• [Aim of the task] From the first line of the data down to the line bearing "Partner, Patents", output every line exactly and include no pictures.

• [Records for this task]
........

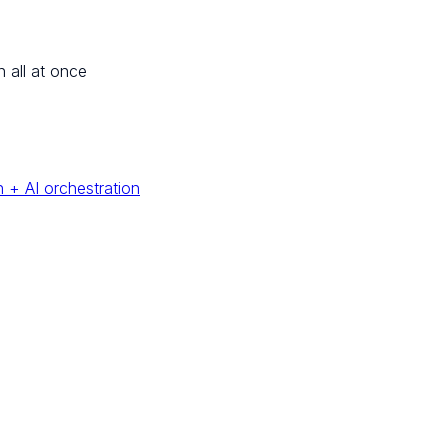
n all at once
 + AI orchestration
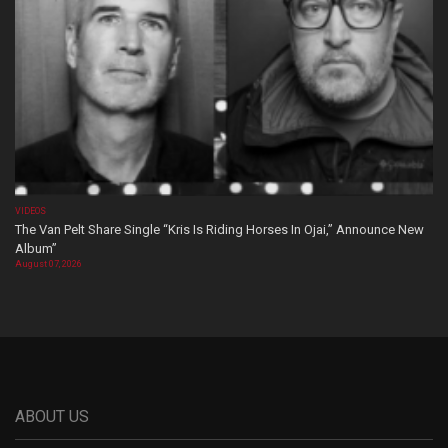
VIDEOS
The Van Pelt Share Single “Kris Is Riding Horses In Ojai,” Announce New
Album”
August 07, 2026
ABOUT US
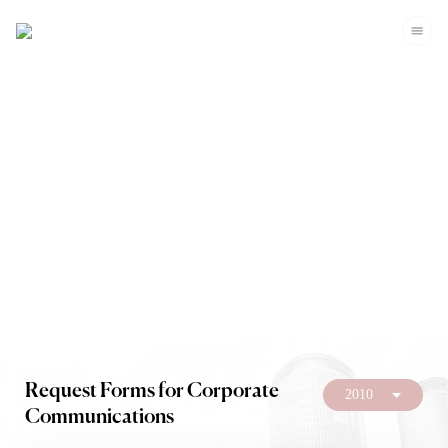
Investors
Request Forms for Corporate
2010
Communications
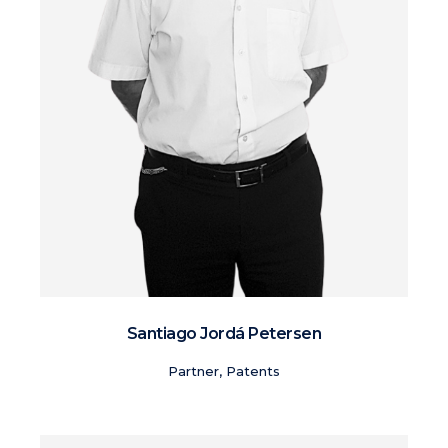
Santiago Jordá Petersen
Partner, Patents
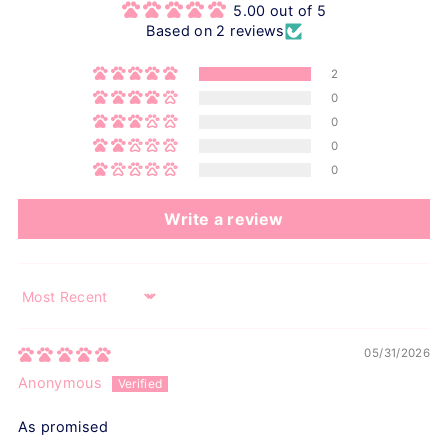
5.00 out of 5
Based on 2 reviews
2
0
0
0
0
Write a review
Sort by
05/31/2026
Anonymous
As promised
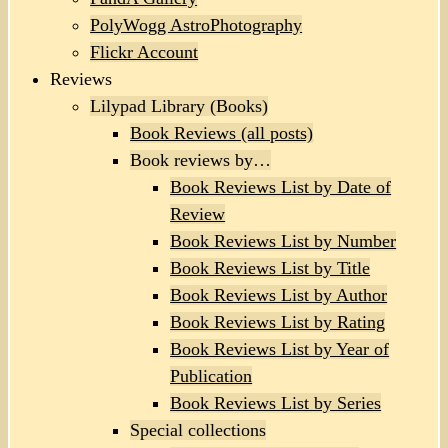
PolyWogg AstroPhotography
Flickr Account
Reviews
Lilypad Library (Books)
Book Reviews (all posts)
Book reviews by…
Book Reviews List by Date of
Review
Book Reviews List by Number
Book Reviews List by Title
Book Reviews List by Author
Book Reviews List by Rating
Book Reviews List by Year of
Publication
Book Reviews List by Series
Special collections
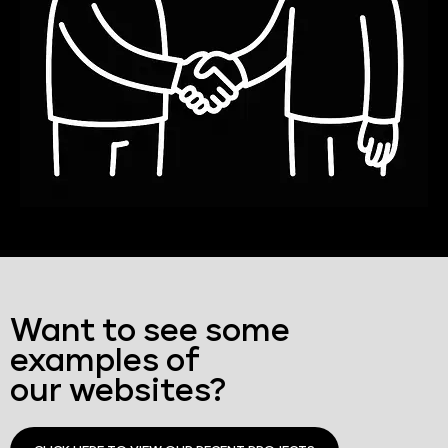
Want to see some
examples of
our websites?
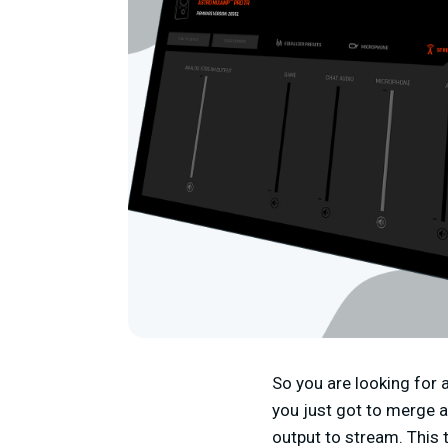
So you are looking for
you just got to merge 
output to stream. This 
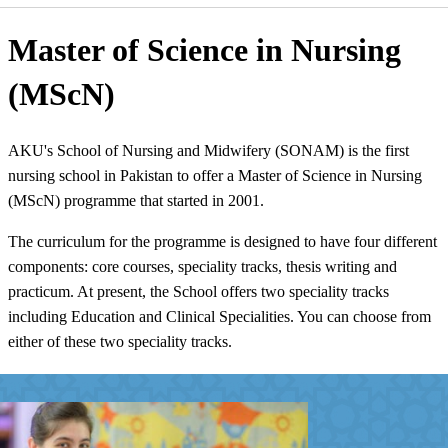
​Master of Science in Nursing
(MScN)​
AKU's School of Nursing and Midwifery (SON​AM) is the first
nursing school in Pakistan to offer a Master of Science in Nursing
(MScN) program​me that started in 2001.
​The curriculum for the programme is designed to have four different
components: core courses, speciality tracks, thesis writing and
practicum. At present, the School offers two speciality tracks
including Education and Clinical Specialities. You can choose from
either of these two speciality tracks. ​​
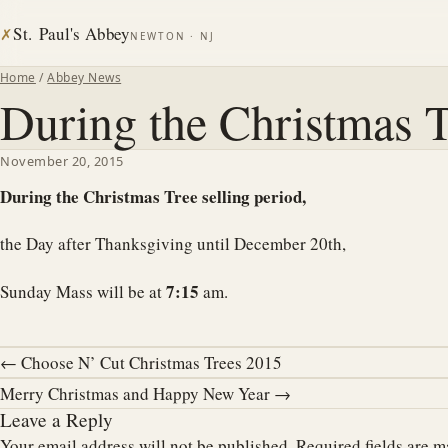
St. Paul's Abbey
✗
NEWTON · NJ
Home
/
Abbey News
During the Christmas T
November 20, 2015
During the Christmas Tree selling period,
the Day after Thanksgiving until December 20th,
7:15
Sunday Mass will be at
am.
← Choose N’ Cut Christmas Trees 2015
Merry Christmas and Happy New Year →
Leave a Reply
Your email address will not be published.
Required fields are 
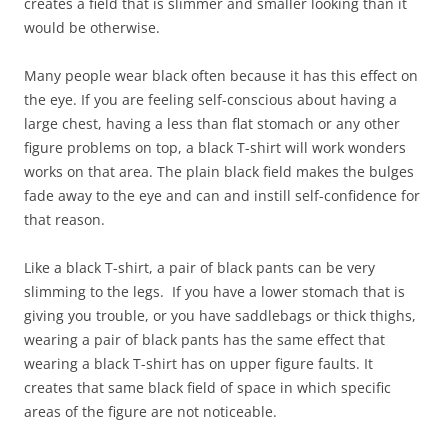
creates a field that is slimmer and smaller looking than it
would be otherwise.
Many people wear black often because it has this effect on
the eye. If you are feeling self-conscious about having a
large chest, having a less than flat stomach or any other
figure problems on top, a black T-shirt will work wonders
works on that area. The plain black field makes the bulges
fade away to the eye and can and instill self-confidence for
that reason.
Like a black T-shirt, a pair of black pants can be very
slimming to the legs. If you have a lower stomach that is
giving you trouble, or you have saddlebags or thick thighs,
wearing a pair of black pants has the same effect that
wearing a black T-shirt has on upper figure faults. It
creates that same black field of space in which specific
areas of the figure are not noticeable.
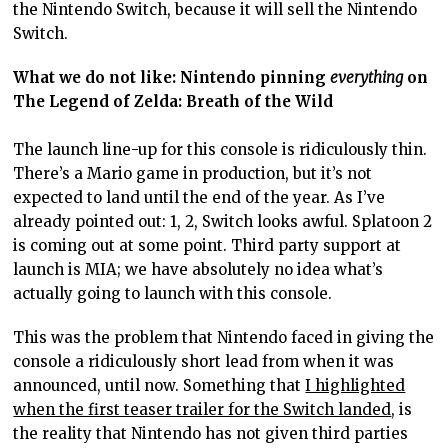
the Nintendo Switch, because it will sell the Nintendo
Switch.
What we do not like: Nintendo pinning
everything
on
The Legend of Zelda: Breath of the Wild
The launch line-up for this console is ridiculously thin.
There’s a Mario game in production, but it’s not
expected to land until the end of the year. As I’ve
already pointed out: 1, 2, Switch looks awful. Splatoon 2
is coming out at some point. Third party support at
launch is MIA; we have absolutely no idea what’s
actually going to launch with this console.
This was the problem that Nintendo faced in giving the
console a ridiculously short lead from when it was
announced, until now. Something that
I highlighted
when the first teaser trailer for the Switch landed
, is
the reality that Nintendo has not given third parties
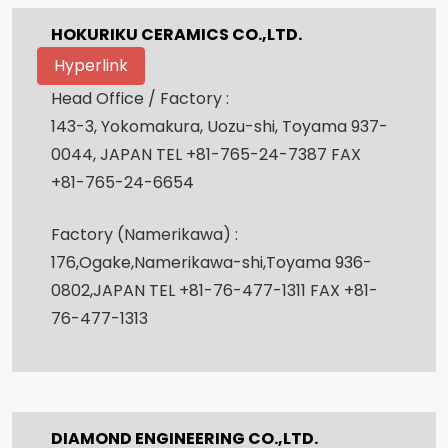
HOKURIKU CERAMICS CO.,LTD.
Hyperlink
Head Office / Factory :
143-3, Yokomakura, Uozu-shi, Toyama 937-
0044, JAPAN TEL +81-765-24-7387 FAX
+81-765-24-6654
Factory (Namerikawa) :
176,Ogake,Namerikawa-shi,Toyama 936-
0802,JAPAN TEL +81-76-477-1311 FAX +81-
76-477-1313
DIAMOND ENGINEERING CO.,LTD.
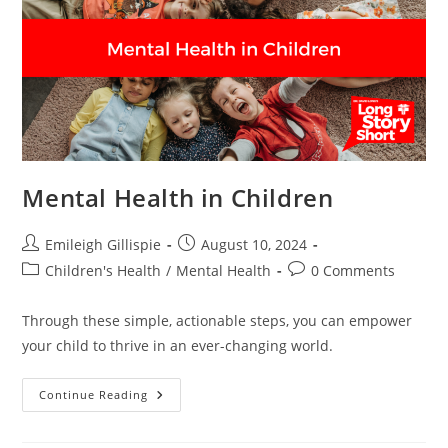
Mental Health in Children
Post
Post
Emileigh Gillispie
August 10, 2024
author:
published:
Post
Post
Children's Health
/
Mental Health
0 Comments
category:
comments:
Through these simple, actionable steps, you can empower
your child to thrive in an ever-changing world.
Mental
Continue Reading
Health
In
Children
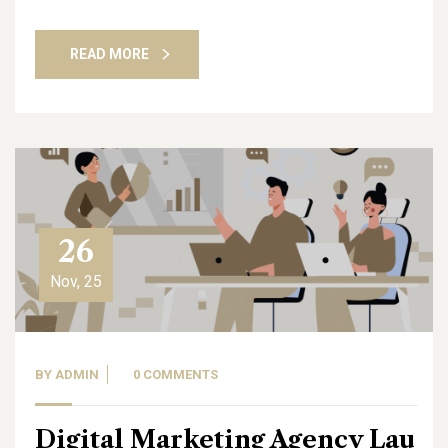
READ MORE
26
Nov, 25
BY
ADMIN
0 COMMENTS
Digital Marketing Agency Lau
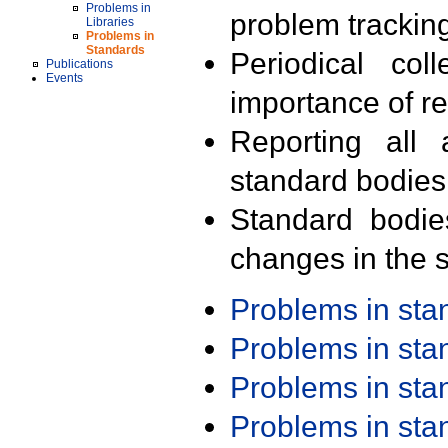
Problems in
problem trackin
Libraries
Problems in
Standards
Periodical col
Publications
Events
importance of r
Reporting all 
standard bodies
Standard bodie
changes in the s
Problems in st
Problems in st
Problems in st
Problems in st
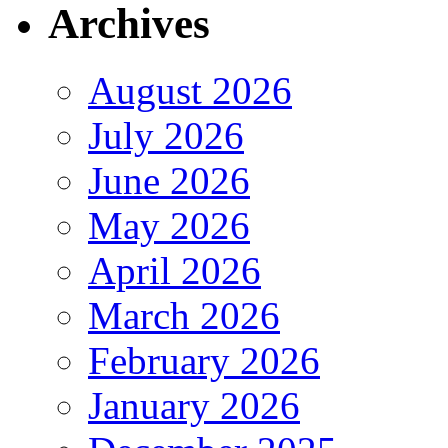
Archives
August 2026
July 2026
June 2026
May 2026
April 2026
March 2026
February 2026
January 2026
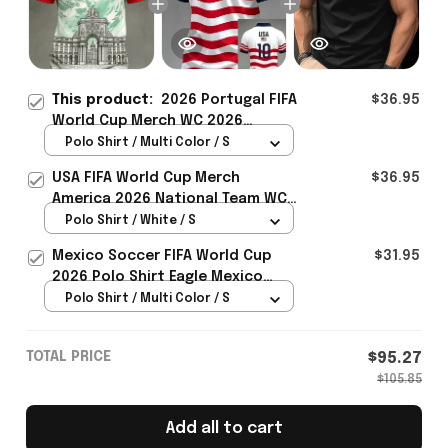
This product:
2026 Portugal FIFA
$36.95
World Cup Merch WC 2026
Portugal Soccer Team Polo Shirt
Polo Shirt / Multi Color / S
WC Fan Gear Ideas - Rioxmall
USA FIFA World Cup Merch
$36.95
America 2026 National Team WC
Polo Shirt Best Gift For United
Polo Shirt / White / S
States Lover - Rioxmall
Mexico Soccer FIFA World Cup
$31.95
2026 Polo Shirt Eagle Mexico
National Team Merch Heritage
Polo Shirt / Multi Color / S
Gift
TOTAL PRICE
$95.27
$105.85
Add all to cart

........

• [Task result]
n all at once
 + AI orchestration
VIDEOS
The Van Pelt Share Single “Kris Is Riding Horses In Ojai,” Announce New
Album”
August 07, 2026
ABOUT US
Investors
Request Forms for Corporate
2010
Communications
Santiago Jordá Petersen
Partner, Patents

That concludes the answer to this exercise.